Louis Denfert, jeune journaliste Au Petit Eclaireur où il tient la rubrique des faits divers, est chargé «d'un papier » sur les enfants miséreux de la capitale, et, c'est le début d'une enquête qui le mênera à Venise sur les traces d'un tueur en série, spécialisé dans les assassinats d'enfants.
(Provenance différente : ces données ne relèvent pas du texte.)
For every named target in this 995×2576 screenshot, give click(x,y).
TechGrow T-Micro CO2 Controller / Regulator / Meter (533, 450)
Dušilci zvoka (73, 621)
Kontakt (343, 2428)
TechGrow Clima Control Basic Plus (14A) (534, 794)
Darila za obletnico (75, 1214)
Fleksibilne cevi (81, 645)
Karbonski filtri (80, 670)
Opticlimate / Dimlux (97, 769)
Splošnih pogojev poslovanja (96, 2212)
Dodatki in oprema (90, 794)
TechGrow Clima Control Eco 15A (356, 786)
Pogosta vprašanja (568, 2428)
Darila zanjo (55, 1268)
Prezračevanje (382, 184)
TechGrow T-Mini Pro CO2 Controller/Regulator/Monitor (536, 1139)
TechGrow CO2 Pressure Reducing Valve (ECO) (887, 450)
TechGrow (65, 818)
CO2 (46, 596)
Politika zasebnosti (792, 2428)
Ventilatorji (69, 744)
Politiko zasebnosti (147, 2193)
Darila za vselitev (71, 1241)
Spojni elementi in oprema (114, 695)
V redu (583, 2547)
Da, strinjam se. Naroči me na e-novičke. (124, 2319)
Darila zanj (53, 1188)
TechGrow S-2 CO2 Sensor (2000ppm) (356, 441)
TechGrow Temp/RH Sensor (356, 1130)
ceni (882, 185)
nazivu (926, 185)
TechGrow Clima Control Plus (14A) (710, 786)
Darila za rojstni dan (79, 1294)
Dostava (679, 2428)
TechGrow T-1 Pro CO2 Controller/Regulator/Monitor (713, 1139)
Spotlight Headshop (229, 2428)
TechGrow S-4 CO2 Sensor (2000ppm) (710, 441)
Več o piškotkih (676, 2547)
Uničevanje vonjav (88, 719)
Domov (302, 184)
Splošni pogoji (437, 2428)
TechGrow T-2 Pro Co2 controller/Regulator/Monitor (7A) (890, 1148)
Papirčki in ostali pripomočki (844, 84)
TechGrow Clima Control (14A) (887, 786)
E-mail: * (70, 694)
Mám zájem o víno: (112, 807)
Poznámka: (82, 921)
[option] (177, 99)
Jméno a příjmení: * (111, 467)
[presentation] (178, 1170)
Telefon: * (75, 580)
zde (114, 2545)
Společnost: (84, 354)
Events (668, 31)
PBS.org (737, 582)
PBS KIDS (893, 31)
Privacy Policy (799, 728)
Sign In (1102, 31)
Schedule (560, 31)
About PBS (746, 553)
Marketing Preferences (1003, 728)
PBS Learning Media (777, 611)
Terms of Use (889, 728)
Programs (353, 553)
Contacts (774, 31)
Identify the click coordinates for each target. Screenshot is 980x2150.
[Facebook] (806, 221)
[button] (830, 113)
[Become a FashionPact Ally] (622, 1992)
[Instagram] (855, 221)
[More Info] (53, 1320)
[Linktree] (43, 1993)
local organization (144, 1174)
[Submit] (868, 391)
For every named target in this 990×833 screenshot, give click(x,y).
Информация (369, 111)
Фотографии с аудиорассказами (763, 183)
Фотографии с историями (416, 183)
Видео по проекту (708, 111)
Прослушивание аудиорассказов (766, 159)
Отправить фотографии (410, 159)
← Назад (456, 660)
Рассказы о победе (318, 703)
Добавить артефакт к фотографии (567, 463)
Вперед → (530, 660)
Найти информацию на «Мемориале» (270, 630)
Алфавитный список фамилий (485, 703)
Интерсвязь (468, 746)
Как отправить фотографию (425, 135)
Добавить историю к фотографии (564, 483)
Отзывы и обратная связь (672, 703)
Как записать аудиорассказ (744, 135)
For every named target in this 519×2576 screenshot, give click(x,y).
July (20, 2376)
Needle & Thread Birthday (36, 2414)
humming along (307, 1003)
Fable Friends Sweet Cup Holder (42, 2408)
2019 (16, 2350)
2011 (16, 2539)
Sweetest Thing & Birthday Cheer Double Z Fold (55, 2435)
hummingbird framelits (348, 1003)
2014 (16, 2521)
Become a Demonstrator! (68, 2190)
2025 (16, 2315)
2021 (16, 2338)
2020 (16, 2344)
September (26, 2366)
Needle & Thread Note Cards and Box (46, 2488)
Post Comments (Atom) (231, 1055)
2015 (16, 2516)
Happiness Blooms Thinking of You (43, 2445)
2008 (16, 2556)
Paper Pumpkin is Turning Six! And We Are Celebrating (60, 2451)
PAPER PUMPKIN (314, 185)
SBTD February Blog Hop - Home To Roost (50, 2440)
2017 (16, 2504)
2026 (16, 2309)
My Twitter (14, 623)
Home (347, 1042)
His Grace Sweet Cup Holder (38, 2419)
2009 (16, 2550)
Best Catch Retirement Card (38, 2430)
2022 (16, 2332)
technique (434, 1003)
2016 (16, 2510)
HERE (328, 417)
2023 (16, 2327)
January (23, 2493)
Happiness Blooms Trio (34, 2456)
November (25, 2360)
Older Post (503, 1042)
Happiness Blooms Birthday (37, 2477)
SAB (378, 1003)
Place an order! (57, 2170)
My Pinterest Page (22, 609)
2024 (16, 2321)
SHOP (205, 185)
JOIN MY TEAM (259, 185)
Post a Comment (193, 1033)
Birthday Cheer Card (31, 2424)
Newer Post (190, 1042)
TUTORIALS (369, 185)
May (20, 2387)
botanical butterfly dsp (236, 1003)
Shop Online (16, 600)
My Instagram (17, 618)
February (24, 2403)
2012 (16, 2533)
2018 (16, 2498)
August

Au fil des pages, on retrouve des célébrités tels que La Goulue, le jeune Maurice Chevalier, Mistinguett,
Gaston Leroux, etc ainsi que les balbutiements du cinématographe … … avant la projection du premier film par les frères Lumière.
C'est aussi l'occasion pour notre héros et ses compères de visiter de long en large Burano, Torcello, Sant'Ariano, San Servolo, etc, de faire un petit tour à l'asile de fous pour les besoins de l'enquête, d'arpenter les calli à la recherche d'indices et/où du meurtrier tout en manquant de périr noyés dans l'un des nombreux canaux, etc.
Entre deux courses poursuites en gondoles où à pieds, tout ce petit monde se retrouve soit au Florian, au Danieli et autre trattoria autour d'un bon repas – (rien de tel pour nos héros de déguster et découvrir les spécialités culinaires vénitiniennes avant de repartir bon pied bon œil) tout en devisant sur l'avancement de l'enquête.
Petit polar facile et agréable à lire même si l'intrigue policière s'oriente vite vers un « meurtrer vampire » n'ayant qu'un seul but, celui de tuer un maximun de jeunes enfants, quelque soit leur nationalités, afin de boire leur sang, et, garder ainsi son éternel jeunesse.
On suit, avec beaucoup d'intérêt la progression de l'enquête ainsi que les doutes, les apréhensions, les certitudes des héros.